[About this task]
Return exactly the span of lines that opens with the line containing "Εισφορές μέσω των τραπεζικών λογαριασμών του" and closes with the last line of the data, inclusive.

Stored data entries:
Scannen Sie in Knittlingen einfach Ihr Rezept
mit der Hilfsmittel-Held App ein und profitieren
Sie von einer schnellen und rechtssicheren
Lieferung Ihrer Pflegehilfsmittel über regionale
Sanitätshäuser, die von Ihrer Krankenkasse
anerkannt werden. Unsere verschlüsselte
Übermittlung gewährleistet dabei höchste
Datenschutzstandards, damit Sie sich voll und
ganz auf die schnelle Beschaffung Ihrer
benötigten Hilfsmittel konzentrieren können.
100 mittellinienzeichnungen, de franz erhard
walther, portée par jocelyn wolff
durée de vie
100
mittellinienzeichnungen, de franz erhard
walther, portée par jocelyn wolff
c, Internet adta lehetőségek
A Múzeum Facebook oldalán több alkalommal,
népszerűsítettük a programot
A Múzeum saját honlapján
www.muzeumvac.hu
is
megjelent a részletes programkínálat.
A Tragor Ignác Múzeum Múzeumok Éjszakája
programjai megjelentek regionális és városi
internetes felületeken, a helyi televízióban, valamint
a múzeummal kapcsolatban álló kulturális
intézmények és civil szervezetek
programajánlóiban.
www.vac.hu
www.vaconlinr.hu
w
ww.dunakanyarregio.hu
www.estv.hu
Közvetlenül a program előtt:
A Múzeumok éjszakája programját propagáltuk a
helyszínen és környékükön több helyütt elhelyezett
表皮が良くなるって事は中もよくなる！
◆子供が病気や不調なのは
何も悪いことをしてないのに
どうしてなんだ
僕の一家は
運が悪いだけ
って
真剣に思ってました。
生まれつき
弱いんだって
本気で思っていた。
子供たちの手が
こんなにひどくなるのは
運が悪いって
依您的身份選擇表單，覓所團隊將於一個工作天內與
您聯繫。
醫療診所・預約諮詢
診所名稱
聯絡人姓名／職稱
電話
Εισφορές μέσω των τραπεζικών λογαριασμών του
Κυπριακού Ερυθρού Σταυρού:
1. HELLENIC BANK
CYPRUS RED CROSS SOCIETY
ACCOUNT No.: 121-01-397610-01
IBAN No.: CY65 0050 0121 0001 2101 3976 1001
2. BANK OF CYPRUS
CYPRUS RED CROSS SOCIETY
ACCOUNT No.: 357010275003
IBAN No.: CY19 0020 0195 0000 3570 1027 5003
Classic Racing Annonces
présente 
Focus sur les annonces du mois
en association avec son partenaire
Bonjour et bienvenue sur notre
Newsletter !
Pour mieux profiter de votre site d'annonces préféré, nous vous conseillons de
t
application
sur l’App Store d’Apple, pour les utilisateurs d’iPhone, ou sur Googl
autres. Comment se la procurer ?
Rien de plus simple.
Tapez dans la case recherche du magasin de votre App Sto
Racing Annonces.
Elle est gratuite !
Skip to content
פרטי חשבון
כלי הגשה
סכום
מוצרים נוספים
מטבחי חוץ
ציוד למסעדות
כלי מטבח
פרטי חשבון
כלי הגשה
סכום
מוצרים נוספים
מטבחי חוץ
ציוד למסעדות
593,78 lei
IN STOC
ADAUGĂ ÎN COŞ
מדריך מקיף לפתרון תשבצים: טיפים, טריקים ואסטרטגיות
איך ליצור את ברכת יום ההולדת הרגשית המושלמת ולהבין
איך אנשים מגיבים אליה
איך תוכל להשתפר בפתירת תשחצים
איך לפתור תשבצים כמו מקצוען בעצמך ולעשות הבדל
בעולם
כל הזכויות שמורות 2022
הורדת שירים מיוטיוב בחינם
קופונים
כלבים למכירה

[Finished exercise]
Εισφορές μέσω των τραπεζικών λογαριασμών του
Κυπριακού Ερυθρού Σταυρού:
1. HELLENIC BANK
CYPRUS RED CROSS SOCIETY
ACCOUNT No.: 121-01-397610-01
IBAN No.: CY65 0050 0121 0001 2101 3976 1001
2. BANK OF CYPRUS
CYPRUS RED CROSS SOCIETY
ACCOUNT No.: 357010275003
IBAN No.: CY19 0020 0195 0000 3570 1027 5003
Classic Racing Annonces
présente 
Focus sur les annonces du mois
en association avec son partenaire
Bonjour et bienvenue sur notre
Newsletter !
Pour mieux profiter de votre site d'annonces préféré, nous vous conseillons de
t
application
sur l’App Store d’Apple, pour les utilisateurs d’iPhone, ou sur Googl
autres. Comment se la procurer ?
Rien de plus simple.
Tapez dans la case recherche du magasin de votre App Sto
Racing Annonces.
Elle est gratuite !
Skip to content
פרטי חשבון
כלי הגשה
סכום
מוצרים נוספים
מטבחי חוץ
ציוד למסעדות
כלי מטבח
פרטי חשבון
כלי הגשה
סכום
מוצרים נוספים
מטבחי חוץ
ציוד למסעדות
593,78 lei
IN STOC
ADAUGĂ ÎN COŞ
מדריך מקיף לפתרון תשבצים: טיפים, טריקים ואסטרטגיות
איך ליצור את ברכת יום ההולדת הרגשית המושלמת ולהבין
איך אנשים מגיבים אליה
איך תוכל להשתפר בפתירת תשחצים
איך לפתור תשבצים כמו מקצוען בעצמך ולעשות הבדל
בעולם
כל הזכויות שמורות 2022
הורדת שירים מיוטיוב בחינם
קופונים
כלבים למכירה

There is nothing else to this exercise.